When you compare the results across methods, we see better values for the SVM almost across the board, especially a better Kappa as well as better balanced accuracy. In the past couple of chapters, we've produced ROC plots where the various models were overlaid on the same plot.
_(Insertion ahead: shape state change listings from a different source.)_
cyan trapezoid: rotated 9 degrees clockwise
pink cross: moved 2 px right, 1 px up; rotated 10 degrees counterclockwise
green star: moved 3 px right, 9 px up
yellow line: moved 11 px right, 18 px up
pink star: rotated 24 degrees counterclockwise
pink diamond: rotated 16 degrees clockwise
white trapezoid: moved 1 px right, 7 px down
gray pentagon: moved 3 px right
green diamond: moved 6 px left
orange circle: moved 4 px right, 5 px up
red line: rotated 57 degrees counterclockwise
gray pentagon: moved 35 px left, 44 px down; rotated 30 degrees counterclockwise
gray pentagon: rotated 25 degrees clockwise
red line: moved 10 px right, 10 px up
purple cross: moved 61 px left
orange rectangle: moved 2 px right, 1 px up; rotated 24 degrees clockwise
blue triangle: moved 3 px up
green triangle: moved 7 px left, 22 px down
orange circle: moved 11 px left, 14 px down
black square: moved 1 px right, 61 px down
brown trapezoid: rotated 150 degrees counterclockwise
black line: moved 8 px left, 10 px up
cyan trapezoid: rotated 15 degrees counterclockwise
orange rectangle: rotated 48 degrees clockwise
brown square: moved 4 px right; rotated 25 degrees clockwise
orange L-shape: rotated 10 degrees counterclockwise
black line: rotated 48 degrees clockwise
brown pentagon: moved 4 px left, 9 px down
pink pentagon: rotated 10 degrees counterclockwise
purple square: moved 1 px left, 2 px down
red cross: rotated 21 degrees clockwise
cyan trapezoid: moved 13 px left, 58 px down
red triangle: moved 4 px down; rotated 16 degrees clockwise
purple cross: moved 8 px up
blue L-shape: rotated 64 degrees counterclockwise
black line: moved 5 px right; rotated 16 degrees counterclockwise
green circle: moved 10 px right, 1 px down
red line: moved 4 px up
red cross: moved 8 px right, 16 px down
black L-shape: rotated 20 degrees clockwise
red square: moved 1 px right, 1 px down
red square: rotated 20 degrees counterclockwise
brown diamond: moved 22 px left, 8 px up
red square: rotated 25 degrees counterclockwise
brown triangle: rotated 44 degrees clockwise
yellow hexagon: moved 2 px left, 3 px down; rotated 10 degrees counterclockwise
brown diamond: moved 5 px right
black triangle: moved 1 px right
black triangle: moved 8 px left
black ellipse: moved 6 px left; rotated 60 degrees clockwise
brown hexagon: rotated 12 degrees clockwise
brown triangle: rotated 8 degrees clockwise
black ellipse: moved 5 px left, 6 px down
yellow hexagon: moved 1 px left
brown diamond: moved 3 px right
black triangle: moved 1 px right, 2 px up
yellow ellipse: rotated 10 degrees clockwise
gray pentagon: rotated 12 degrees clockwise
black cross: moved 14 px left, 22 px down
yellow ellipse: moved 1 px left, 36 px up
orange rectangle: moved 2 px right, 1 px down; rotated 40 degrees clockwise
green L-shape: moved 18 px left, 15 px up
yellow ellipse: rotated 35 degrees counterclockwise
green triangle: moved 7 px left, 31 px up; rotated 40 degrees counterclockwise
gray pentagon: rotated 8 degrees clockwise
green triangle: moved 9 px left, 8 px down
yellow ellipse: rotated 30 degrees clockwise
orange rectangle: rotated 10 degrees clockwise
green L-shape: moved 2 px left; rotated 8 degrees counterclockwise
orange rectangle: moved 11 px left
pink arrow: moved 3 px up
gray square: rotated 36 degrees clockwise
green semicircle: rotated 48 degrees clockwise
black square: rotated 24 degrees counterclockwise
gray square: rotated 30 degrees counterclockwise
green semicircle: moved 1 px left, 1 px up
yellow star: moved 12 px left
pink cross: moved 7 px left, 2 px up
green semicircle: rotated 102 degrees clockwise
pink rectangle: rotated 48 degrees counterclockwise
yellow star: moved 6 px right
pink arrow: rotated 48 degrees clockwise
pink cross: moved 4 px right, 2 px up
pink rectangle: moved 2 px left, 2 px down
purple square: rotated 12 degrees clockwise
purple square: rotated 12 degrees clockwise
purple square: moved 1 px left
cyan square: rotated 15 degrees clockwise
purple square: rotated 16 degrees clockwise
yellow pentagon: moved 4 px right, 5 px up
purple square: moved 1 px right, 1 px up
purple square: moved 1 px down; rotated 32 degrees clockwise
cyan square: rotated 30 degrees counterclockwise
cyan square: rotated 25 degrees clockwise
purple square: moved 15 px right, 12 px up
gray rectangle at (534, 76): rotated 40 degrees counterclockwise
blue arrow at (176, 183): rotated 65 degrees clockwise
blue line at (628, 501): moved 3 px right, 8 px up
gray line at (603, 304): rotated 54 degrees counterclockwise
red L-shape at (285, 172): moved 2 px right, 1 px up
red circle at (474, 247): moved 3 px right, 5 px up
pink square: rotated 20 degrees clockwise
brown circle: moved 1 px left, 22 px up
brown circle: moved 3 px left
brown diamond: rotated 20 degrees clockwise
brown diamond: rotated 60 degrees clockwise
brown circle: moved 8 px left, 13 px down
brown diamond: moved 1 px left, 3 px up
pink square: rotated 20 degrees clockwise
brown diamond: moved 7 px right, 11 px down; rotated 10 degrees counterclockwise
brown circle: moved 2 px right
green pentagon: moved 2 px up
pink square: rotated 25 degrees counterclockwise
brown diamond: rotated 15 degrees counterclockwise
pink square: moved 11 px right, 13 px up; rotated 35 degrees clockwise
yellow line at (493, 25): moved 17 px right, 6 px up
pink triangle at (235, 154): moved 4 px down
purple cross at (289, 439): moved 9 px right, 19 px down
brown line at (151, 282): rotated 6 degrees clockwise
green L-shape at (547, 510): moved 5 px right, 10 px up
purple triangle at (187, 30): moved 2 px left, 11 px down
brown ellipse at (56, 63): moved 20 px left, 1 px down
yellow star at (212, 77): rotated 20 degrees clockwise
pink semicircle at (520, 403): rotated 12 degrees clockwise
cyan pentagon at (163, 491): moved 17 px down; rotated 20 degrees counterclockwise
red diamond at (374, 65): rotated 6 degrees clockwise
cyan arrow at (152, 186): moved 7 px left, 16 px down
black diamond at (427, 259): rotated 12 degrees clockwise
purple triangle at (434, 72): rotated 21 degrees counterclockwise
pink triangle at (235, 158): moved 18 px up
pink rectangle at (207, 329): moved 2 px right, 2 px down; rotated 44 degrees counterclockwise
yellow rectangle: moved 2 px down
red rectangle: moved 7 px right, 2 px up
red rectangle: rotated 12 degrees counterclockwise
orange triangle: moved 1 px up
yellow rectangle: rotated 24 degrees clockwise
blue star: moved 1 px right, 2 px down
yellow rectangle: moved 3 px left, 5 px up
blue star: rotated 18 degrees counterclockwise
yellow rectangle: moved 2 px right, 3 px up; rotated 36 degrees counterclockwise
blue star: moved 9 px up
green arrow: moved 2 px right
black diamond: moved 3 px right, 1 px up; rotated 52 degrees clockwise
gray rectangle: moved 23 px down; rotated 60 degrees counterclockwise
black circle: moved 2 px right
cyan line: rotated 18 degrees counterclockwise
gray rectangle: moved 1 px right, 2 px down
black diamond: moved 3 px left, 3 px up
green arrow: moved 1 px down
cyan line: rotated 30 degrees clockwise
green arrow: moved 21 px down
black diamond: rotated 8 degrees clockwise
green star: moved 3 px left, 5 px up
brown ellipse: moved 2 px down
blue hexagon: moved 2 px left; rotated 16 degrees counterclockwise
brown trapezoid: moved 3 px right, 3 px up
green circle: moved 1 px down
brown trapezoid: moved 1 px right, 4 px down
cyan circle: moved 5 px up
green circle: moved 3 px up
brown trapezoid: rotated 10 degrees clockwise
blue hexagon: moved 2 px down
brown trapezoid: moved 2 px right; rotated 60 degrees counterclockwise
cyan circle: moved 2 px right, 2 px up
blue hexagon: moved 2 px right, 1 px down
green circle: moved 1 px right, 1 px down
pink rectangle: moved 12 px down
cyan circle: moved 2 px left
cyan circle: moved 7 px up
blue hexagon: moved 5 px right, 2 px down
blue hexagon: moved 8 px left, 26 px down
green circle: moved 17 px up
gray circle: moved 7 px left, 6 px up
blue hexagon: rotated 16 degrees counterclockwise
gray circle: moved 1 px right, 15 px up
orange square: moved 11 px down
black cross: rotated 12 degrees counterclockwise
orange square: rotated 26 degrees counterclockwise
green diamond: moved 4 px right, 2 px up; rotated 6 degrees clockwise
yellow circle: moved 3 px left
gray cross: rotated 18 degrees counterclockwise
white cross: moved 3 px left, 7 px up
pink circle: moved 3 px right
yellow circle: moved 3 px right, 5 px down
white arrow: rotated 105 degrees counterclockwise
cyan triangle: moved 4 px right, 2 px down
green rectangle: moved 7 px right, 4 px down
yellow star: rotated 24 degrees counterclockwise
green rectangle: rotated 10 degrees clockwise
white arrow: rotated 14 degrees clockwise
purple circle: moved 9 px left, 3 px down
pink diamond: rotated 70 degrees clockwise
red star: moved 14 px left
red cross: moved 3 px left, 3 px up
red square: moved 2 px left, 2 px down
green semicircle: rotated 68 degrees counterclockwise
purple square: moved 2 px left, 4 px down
We can recreate that same plot here as well, as follows:

> pred.knn <- ROCR::prediction(knn_pred_test$X1, test_y)

> perf.knn <- ROCR::performance(pred.knn, "tpr", "fpr")

> ROCR::plot(perf.knn, main = "ROC", col = 1)

> pred.svm <- ROCR::prediction(svm_pred_test$`1`, test_y)

> perf.svm <- ROCR::performance(pred.svm, "tpr", "fpr")

> ROCR::plot(perf.svm, col = 2, add = TRUE)

> legend(0.6, 0.6, c("KNN", "SVM"), 1:2)

The output of the preceding code is as follows:

 

The plot shows a clear separation in the curves between the two models. Therefore, given what we've done here, the SVM algorithm performed better than KNN. Indeed, we could try a number of different methods to improve either algorithm, which could include a different feature selection and a different weighting for KNN (or kernels for SVM).